By the time the dictatorship collapsed in 1974 I had a long list of Theodorakis songs that I could play, well before the record shops were, once more, allowed to sell his records. So, when in 1975, I heard that Theodorakis would perform live at a football stadium in Neo Phaliro, near Piraeus, I rushed to buy my ticket – the first ever gig I attended alone. When the performance started, I joined the merger of a crowd starved for democracy and a music made to shake the heavens until tyranny crashed and burned. At some point, his body pulsating with his melodies, Theodorakis changed tack, moving from his Greek songs to Canto General (his orchestral work based on the exquisite poem by Pablo Neruda). Suddenly, the whole stadium was transported to Chile and began to throb with a sense of one-ness with every people in the world that had suffered despotism, fascism, exploitation and dictatorship. Having walked into the stadium a 15 year-old Greek boy, I left it feeling older and at once Latin American, Indian, Jewish, Arab etc.

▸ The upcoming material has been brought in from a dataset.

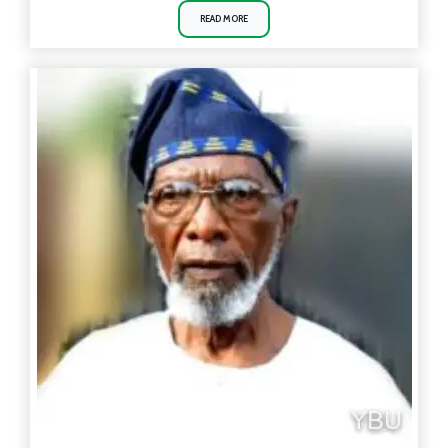
READ MORE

Soon after, I got into blues-derived music – especially when I moved to Britain in 1978. But, Therodorakis’ music never left me. Every now and then, one of his tunes would pop up in my head and disrupt everything I was up to. It was then, however, I realised I was not the only one. People from all walks of life, from different countries and cultures, would confess to me that Theodorakis had somehow touched them. More recently, my friend – and musical hero – Brian Eno let me into the secret that Theodorakis’ music had inspired in him a sense of courage.
So, why was Mikis so important to people like myself? For a number of intertwined reasons.
His music touched strings in our soul that other tunes did not reach.
He helped re-invent Greek popular music by blending it seamlessly with some of the best modern Greek poetry – thus putting high brow poems, as lyrics, in the mouths and hearts of building site workers, cleaners, taxi drivers etc.
He transcended Greece’s borders with ecumenical orchestral music that touched people far and wide – for example, he composed the best music ever to have been inspired by the Holocaust (the Mauthausen Trilogy), the aforementioned Canto General, the splendid soundtracks to Costa Gavra’s movies Z and State of Siege or Sidney Lumet’s Serpico, featuring a young Al Pacino.
And, above all else, his music made it impossible to listen to it and be, in your soul, right-wing, authoritarian or xenophobic.